Page images and extracted text:
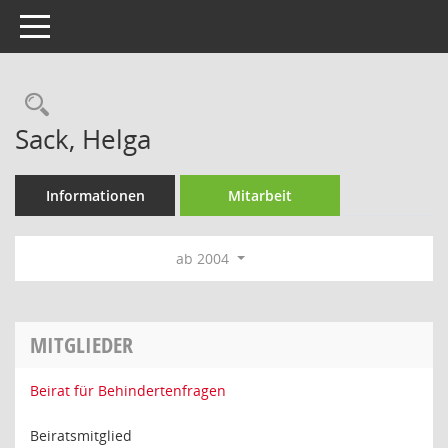
Toggle navigation
Rechercheauswahl
Sack, Helga
Informationen
Mitarbeit
ab 2004
MITGLIEDER
Beirat für Behindertenfragen
Beiratsmitglied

Problem: What is needed is every record above, returned exactly, with the pictures omitted.

Solution:
Toggle navigation
Rechercheauswahl
Sack, Helga
Informationen
Mitarbeit
ab 2004
MITGLIEDER
Beirat für Behindertenfragen
Beiratsmitglied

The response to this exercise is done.